For a clear illustration, it is enough to refer, for example, to the following sequence of scenes from the drama of the Great Revolution:
The rotten political system of the state, considerably weakened by the “corrupting” activities of intellectuals, is finally approaching a spontaneous explosion of popular discontent. Because of a rather bloodless uprising, the hated monarch was deposed, his life was mercifully saved, power was transferred to the liberal forces. Inspired by lofty humanistic ideals, the revolutionary republic of the liberals is unable to restore order in a seething country, counterrevolutionary revolts are brewing in the provinces, and the threat of foreign intervention at the borders. In the end, power passes to the radicals, who unleash bloody terror against their own people. Along the way, wile deposed monarch is executed, at the same time they lost their lives and his wife and heir. The promoted machine of bloody violence eventually devours the organizers of the terror themselves.
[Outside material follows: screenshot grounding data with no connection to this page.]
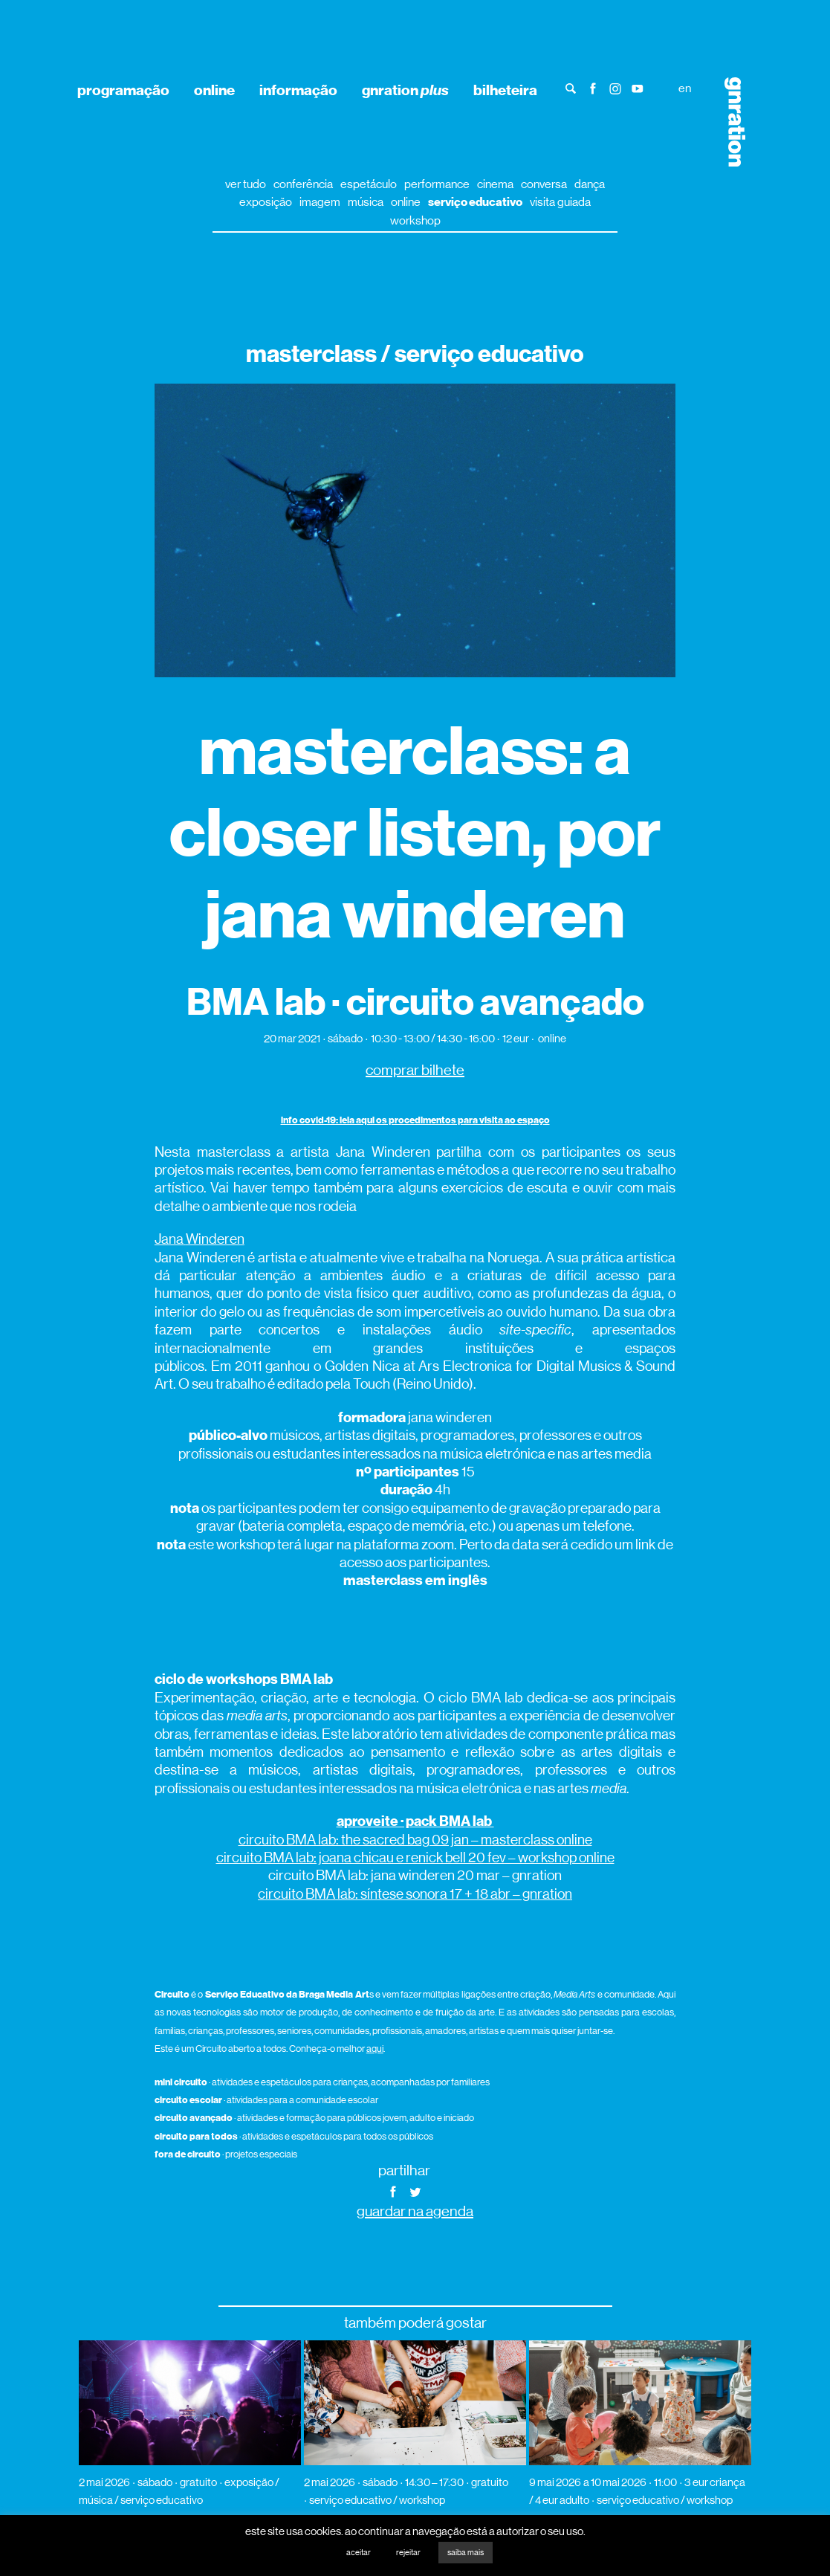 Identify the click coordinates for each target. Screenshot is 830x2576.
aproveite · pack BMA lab (415, 1821)
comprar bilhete (415, 1070)
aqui (374, 2048)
In the course of the action, a man of small stature, but of great charisma appears on the political scene, who brings order and establishes tyrannical power in the country. The revolution ends, the empire begins…
A very familiar picture, isn’t it? But is it a French revolution or a Russian one? Obviously, both. And there is no way to blame everything on a chain of random coincidences, because over the last couple of hundred years, more than enough examples and other impressive self-repetitions of history can be found.